> Work to complete
All lines of the material below that include the string "tarafından" are to be copied.

> Records for processing

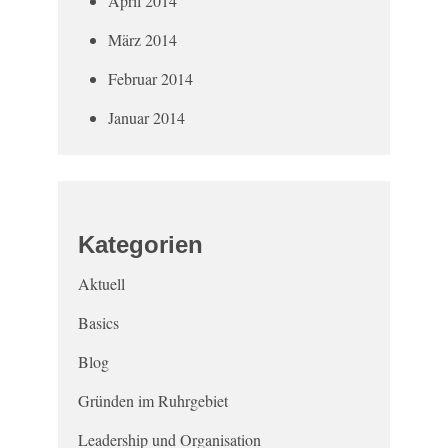
April 2014
März 2014
Februar 2014
Januar 2014
Kategorien
Aktuell
Basics
Blog
Gründen im Ruhrgebiet
Leadership und Organisation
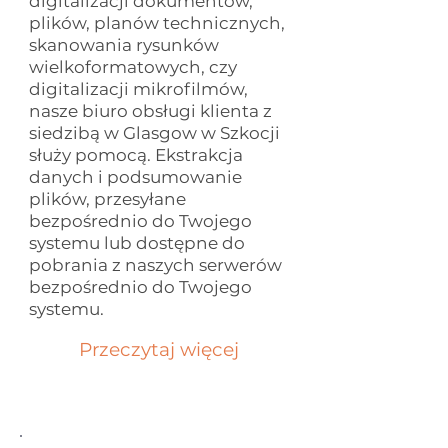
digitalizacji dokumentów,
plików, planów technicznych,
skanowania rysunków
wielkoformatowych, czy
digitalizacji mikrofilmów,
nasze biuro obsługi klienta z
siedzibą w Glasgow w Szkocji
służy pomocą. Ekstrakcja
danych i podsumowanie
plików, przesyłane
bezpośrednio do Twojego
systemu lub dostępne do
pobrania z naszych serwerów
bezpośrednio do Twojego
systemu.
Przeczytaj więcej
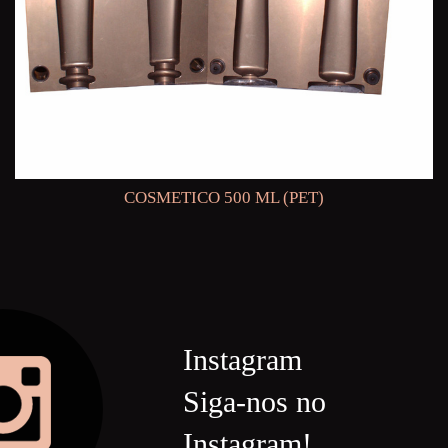
COSMETICO 500 ML (PET)
Instagram
Siga-nos no
Instagram!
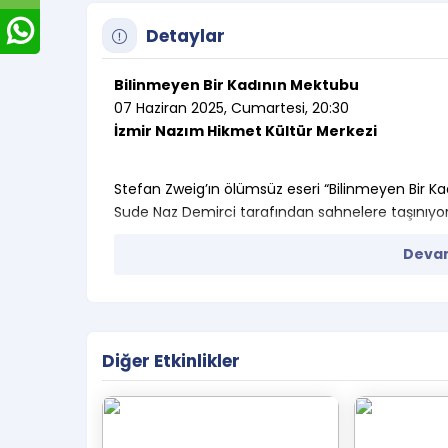
Detaylar
Bilinmeyen Bir Kadının Mektubu
07 Haziran 2025, Cumartesi, 20:30
İzmir Nazım Hikmet Kültür Merkezi
Stefan Zweig’ın ölümsüz eseri “Bilinmeyen Bir 
Sude Naz Demirci tarafından sahnelere taşınıyor
Etkinlik Süresi : 55 Dakika
Devam
10 yaş ve üzeri için uygundur.
Öğrenci Bileti alan seyircilerimizin öğ
Özel Tiyatrolar Derneği Üyeleri Bileti 
kartlarını göstermeleri zorunludur.
Diğer Etkinlikler
E-biletiniz tarafınıza mail ve sms olarak ilet
Etkinlik başladıktan sonra içeriği giriş yasakt
etkinlik süresi boyunca uyumsuz davranış 
görevlisi tarafından dışarı çıkarılır.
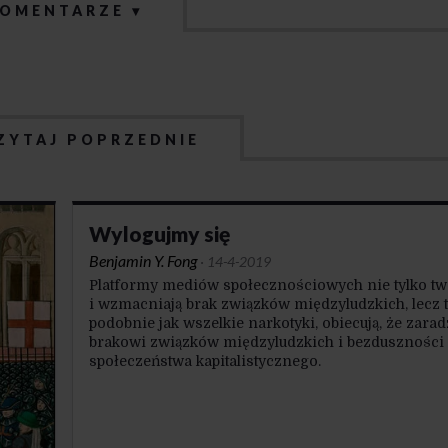
OMENTARZE ▾
ZYTAJ POPRZEDNIE
Wylogujmy się
Benjamin Y. Fong
·
14-4-2019
Platformy mediów społecznościowych nie tylko tw
i wzmacniają brak związków międzyludzkich, lecz t
podobnie jak wszelkie narkotyki, obiecują, że zarad
brakowi związków międzyludzkich i bezduszności
społeczeństwa kapitalistycznego.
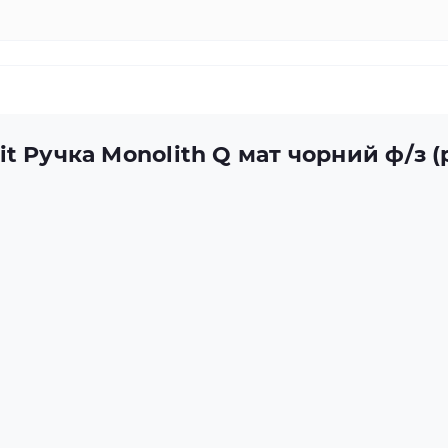
t Ручка Monolith Q мат чорний ф/з 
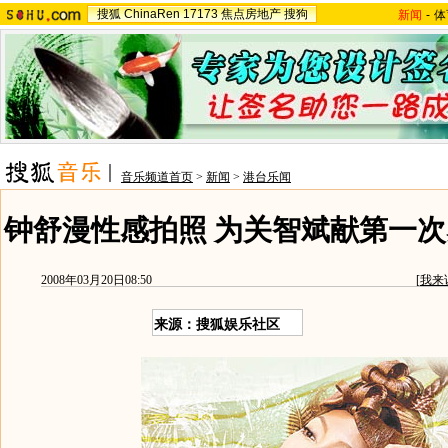
搜狐
ChinaRen
17173
焦点房地产
搜狗
新闻
-
体
音乐频道首页
>
新闻
>
港台乐闻
钟舒漫性感拍照 为关智斌献第一次
2008年03月20日08:50
[
我来
来源：搜狐娱乐社区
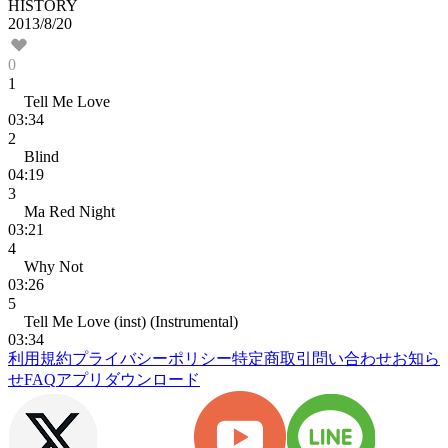
HISTORY
2013/8/20
0
1
Tell Me Love
03:34
2
Blind
04:19
3
Ma Red Night
03:21
4
Why Not
03:26
5
Tell Me Love (inst) (Instrumental)
03:34
利用規約
プライバシーポリシー
特定商取引
問い合わせ
お知ら
せ
FAQ
アプリダウンロード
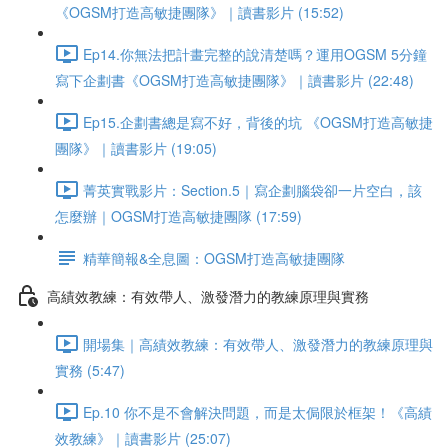
《OGSM打造高敏捷團隊》｜讀書影片 (15:52)
Ep14.你無法把計畫完整的說清楚嗎？運用OGSM 5分鐘
寫下企劃書《OGSM打造高敏捷團隊》｜讀書影片 (22:48)
Ep15.企劃書總是寫不好，背後的坑 《OGSM打造高敏捷
團隊》｜讀書影片 (19:05)
菁英實戰影片：Section.5｜寫企劃腦袋卻一片空白，該
怎麼辦｜OGSM打造高敏捷團隊 (17:59)
精華簡報&全息圖：OGSM打造高敏捷團隊
高績效教練：有效帶人、激發潛力的教練原理與實務
開場集｜高績效教練：有效帶人、激發潛力的教練原理與
實務 (5:47)
Ep.10 你不是不會解決問題，而是太侷限於框架！《高績
效教練》｜讀書影片 (25:07)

> Your solution
Sude Naz Demirci tarafından sahnelere taşınıyor
görevlisi tarafından dışarı çıkarılır.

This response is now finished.